First and foremost, even the fact that there were no eyewitnesses to the actual circumstances of the incident made it clear to the judge that conventional interrogation methods would prove utterly futile in this case.
“You said you’re forty-one.”
“What if you took a wife?”
“I wonder if you’re struggling to get by.”
“No, I’m not particularly struggling.”
“So you mean there’s no desirable one available?”
“There’s no one who would come to me.”
“Hmm, then you should just keep searching until someone comes along.”
“I’ve already had three wives as it is.”
“Three times?” said the judge with a short laugh.
“And how did that happen?”
“They all died.”
“Hmm, they died? And that’s why you say there’s no one coming?”
“No, I believe it’s because all three died of the same disease.”
“All three had the same illness, I see. And what kind of illness was that?”

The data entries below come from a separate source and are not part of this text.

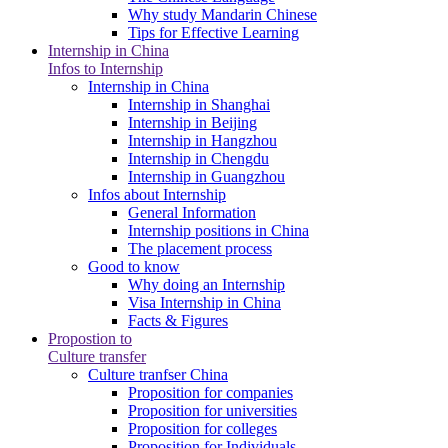
Why study Mandarin Chinese
Tips for Effective Learning
Internship in China
Infos to Internship
Internship in China
Internship in Shanghai
Internship in Beijing
Internship in Hangzhou
Internship in Chengdu
Internship in Guangzhou
Infos about Internship
General Information
Internship positions in China
The placement process
Good to know
Why doing an Internship
Visa Internship in China
Facts & Figures
Propostion to
Culture transfer
Culture tranfser China
Proposition for companies
Proposition for universities
Proposition for colleges
Proposition for Individuals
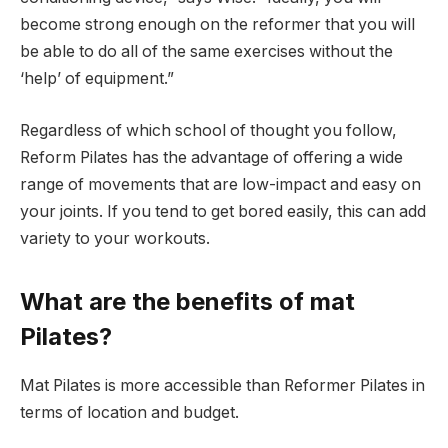
become strong enough on the reformer that you will
be able to do all of the same exercises without the
‘help’ of equipment.”
Regardless of which school of thought you follow,
Reform Pilates has the advantage of offering a wide
range of movements that are low-impact and easy on
your joints. If you tend to get bored easily, this can add
variety to your workouts.
What are the benefits of mat
Pilates?
Mat Pilates is more accessible than Reformer Pilates in
terms of location and budget.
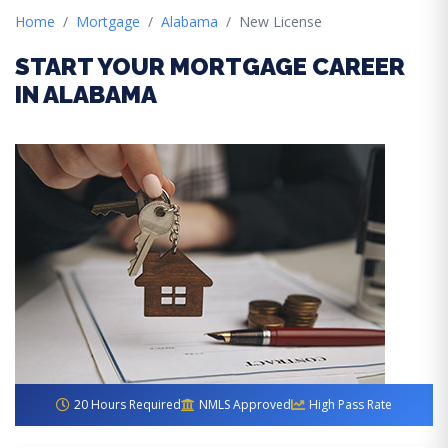
Home
Mortgage
Alabama
New License
START YOUR MORTGAGE CAREER
IN ALABAMA
20 Hours Required
NMLS Approved
High Pass Rate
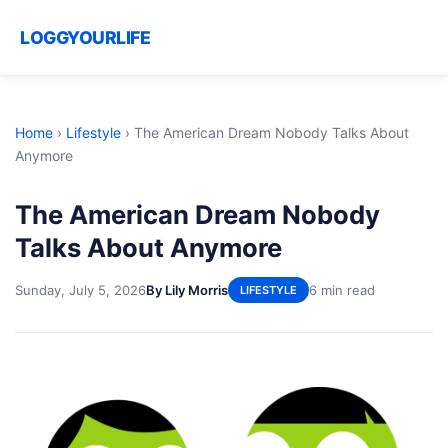
LOGGYOURLIFE
Home
›
Lifestyle
›
The American Dream Nobody Talks About
Anymore
The American Dream Nobody
Talks About Anymore
Sunday, July 5, 2026
By Lily Morris
6 min read
LIFESTYLE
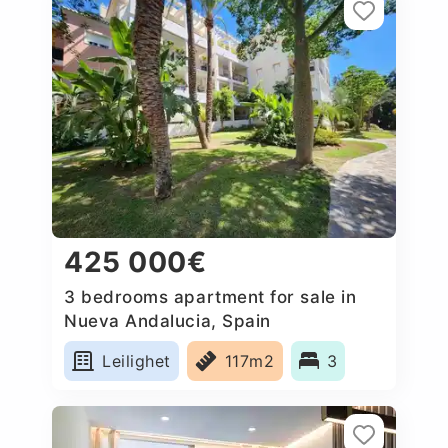
425 000€
3 bedrooms apartment for sale in
Nueva Andalucia, Spain
Leilighet
117m2
3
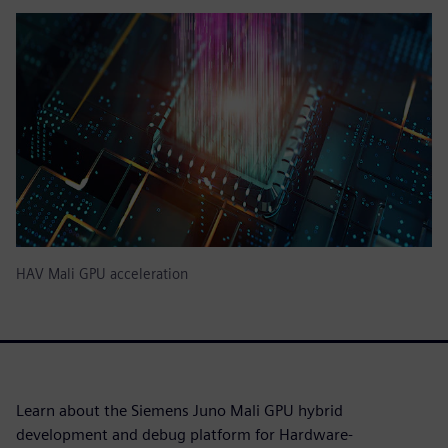
HAV Mali GPU acceleration
Learn about the Siemens Juno Mali GPU hybrid
development and debug platform for Hardware-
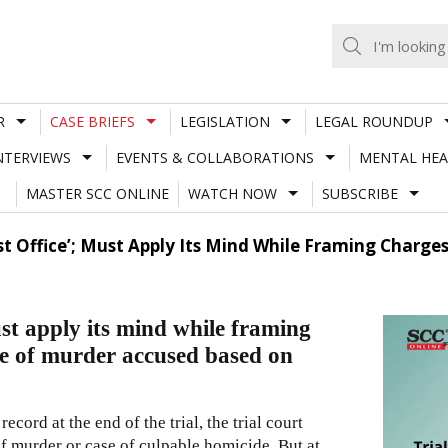
R
CASE BRIEFS
LEGISLATION
LEGAL ROUNDUP
NTERVIEWS
EVENTS & COLLABORATIONS
MENTAL HEA
MASTER SCC ONLINE
WATCH NOW
SUBSCRIBE
st Office’; Must Apply Its Mind While Framing Charg
ust apply its mind while framing
e of murder accused based on
cord at the end of the trial, the trial court
 of murder or case of culpable homicide. But at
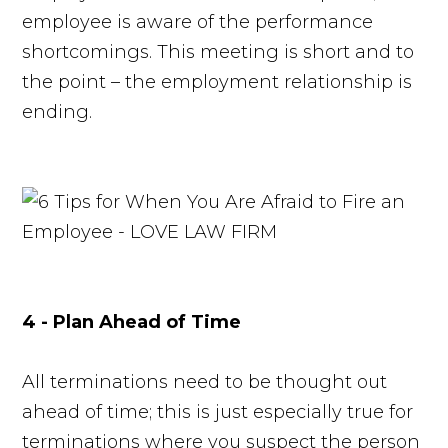
employee is aware of the performance
shortcomings. This meeting is short and to
the point – the employment relationship is
ending.
4 - Plan Ahead of Time
All terminations need to be thought out
ahead of time; this is just especially true for
terminations where you suspect the person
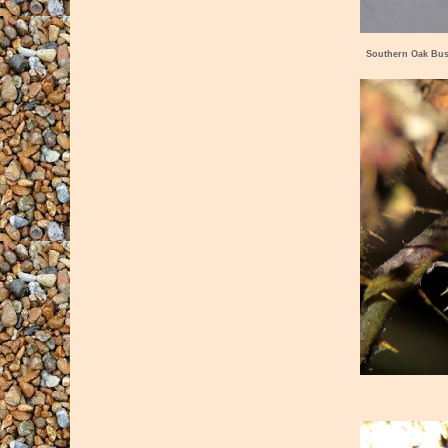
Southern Oak Bus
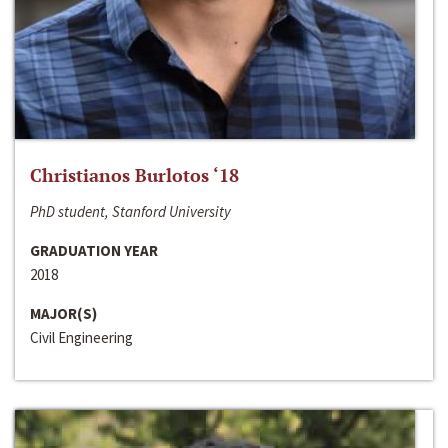
Christianos Burlotos ‘18
PhD student, Stanford University
GRADUATION YEAR
2018
MAJOR(S)
Civil Engineering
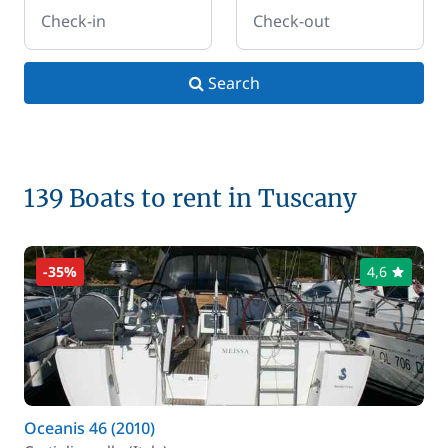
Check-in
Check-out
Search
139 Boats to rent in Tuscany
-35%
4,6
Oceanis 46 (2010)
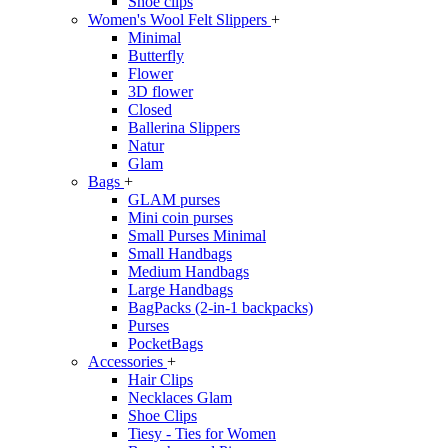
Shoe clips
Women's Wool Felt Slippers
+
Minimal
Butterfly
Flower
3D flower
Closed
Ballerina Slippers
Natur
Glam
Bags
+
GLAM purses
Mini coin purses
Small Purses Minimal
Small Handbags
Medium Handbags
Large Handbags
BagPacks (2-in-1 backpacks)
Purses
PocketBags
Accessories
+
Hair Clips
Necklaces Glam
Shoe Clips
Tiesy - Ties for Women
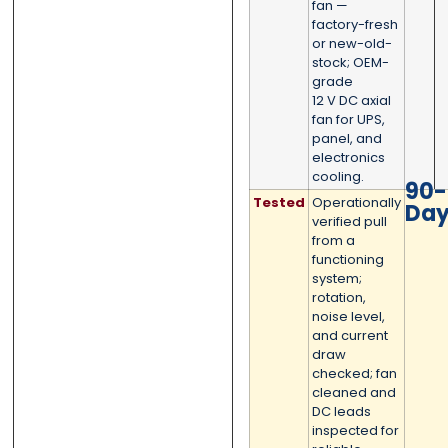
fan —
factory-fresh
Submit
Submit
or new-old-
stock; OEM-
grade
12 V DC axial
fan for UPS,
panel, and
electronics
cooling.
90-
Tested
Operationally
Da
verified pull
from a
functioning
system;
rotation,
noise level,
and current
draw
checked; fan
cleaned and
DC leads
inspected for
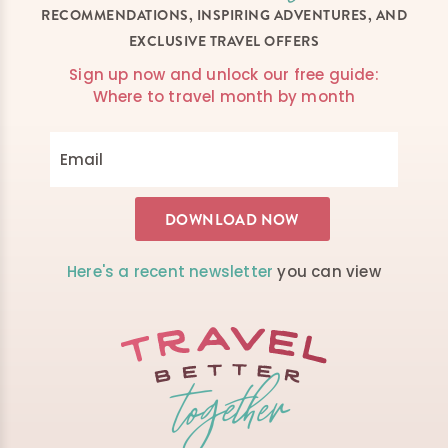
RECOMMENDATIONS, INSPIRING ADVENTURES, AND
EXCLUSIVE TRAVEL OFFERS
Sign up now and unlock our free guide:
Where to travel month by month
Here's a recent newsletter
you can view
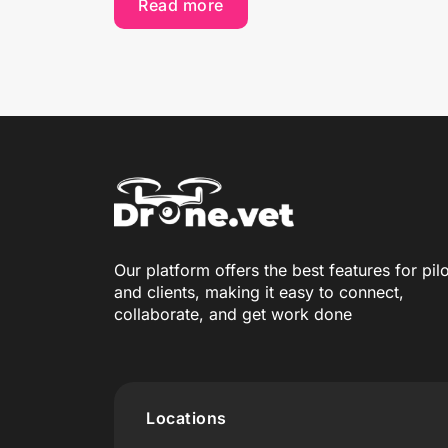
Read more
Our platform offers the best features for pil
and clients, making it easy to connect,
collaborate, and get work done
Locations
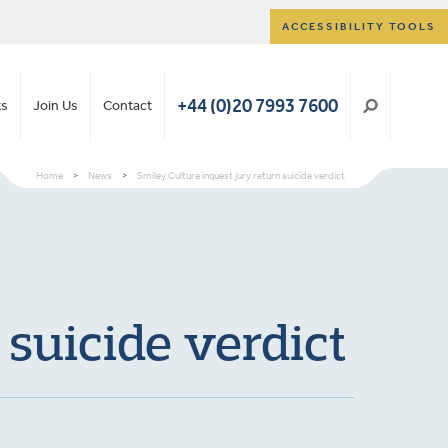
ACCESSIBILITY TOOLS
+44 (0)20 7993 7600
ts
Join Us
Contact
Home
>
News
>
Smiley Culture inquest jury return suicide verdict
 suicide verdict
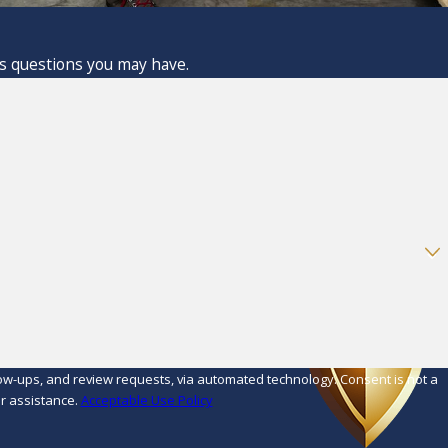
ss questions you may have.
d review requests, via automated technology. Consent is not a
r assistance.
Acceptable Use Policy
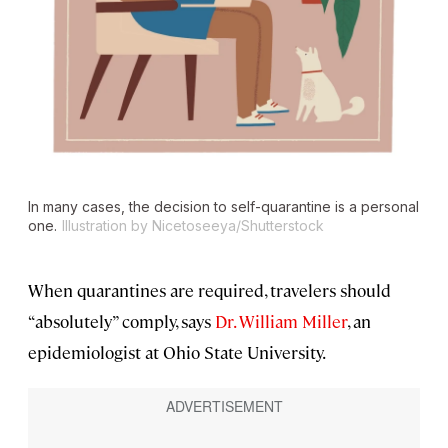
In many cases, the decision to self-quarantine is a personal
one.
Illustration by Nicetoseeya/Shutterstock
When quarantines are required, travelers should
“absolutely” comply, says
Dr. William Miller
, an
epidemiologist at Ohio State University.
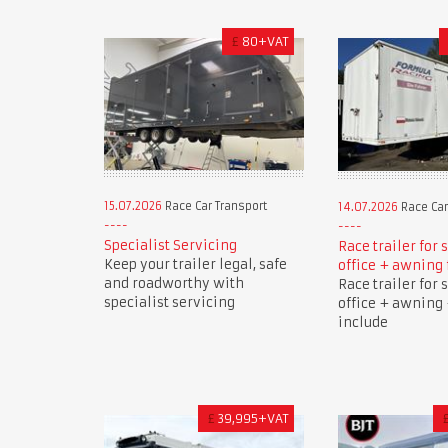
£
80+VAT
15.07.2026
Race Car Transport
14.07.2026
Race Car
Specialist Servicing
Race trailer for 
Keep your trailer legal, safe
office + awning 
and roadworthy with
Race trailer for 
specialist servicing
office + awning 
include
£
39,995+VAT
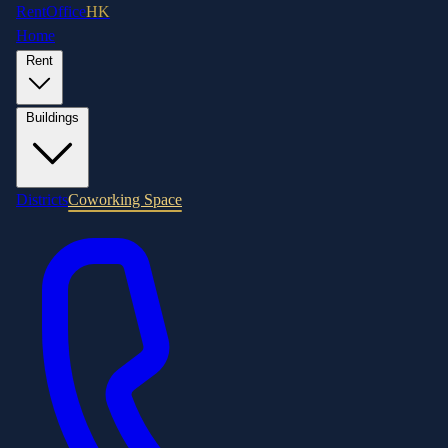
RentOffice
HK
Home
Rent
Buildings
Districts
Coworking Space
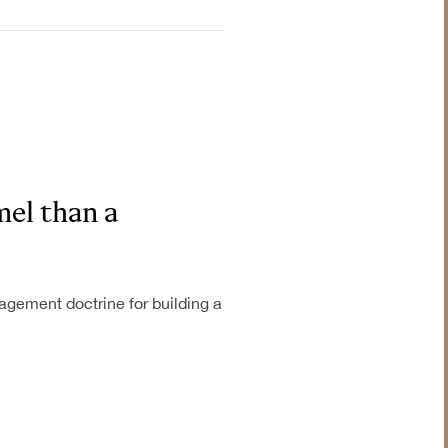
el than a
gement doctrine for building a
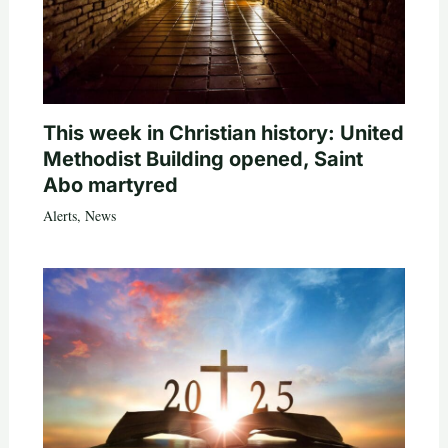
This week in Christian history: United
Methodist Building opened, Saint
Abo martyred
Alerts
,
News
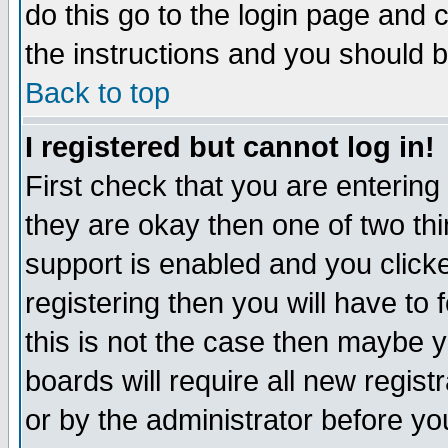
do this go to the login page and 
the instructions and you should b
Back to top
I registered but cannot log in!
First check that you are enterin
they are okay then one of two t
support is enabled and you click
registering then you will have to f
this is not the case then maybe 
boards will require all new regist
or by the administrator before yo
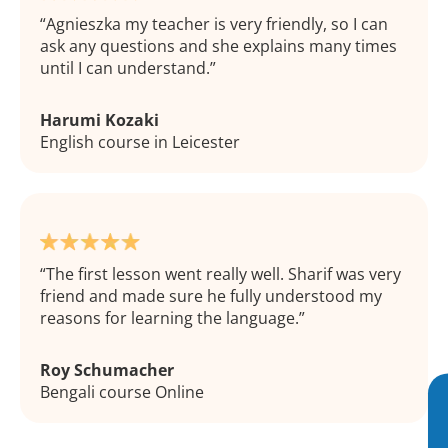
Agnieszka my teacher is very friendly, so I can
ask any questions and she explains many times
until I can understand.
Harumi Kozaki
English course in Leicester
The first lesson went really well. Sharif was very
friend and made sure he fully understood my
reasons for learning the language.
Roy Schumacher
Bengali course Online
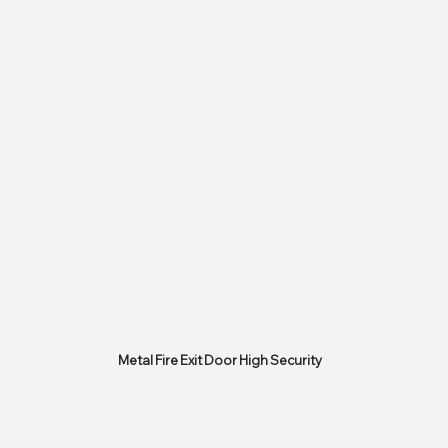
Metal Fire Exit Door High Security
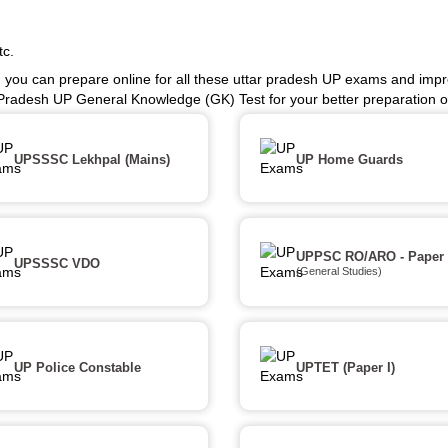
tc.
 you can prepare online for all these uttar pradesh UP exams and impr
 Pradesh UP General Knowledge (GK) Test for your better preparation
UPSSSC Lekhpal (Mains)
UP Home Guards
UPPSC RO/ARO - Paper 
UPSSSC VDO
(General Studies)
UP Police Constable
UPTET (Paper I)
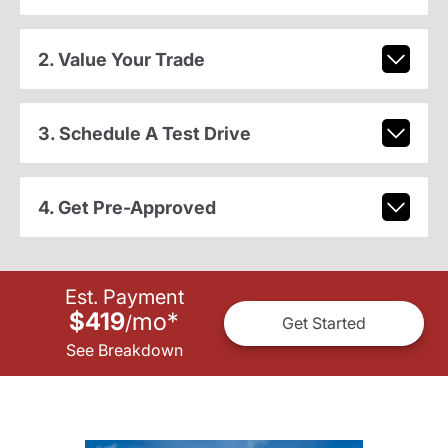
2. Value Your Trade
3. Schedule A Test Drive
4. Get Pre-Approved
Est. Payment
$419
mo
*
/
Get Started
See Breakdown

When he asked this, the judge perceived a strange smile tinged with terror emerging from the depths of the defendant’s sunken eye sockets. While thinking this must indicate severe neurasthenia, he briefly considered whether the fourth character in the gynecological disease called "membrane" that the defendant had mentioned was 「月」 or 「氵」, then immediately moved his questioning forward.
“So then, that night—you hadn’t drunk any alcohol at all?”
“I didn’t drink.”
“You usually drink, don’t you?”
“I don’t really drink that much.”
“You’ve been the guard at that railroad crossing from the very beginning, haven’t you?”
“Yes.”
“They say you’ve never made a single mistake—is that true?”
“When my wife was alive, she would sometimes make them.”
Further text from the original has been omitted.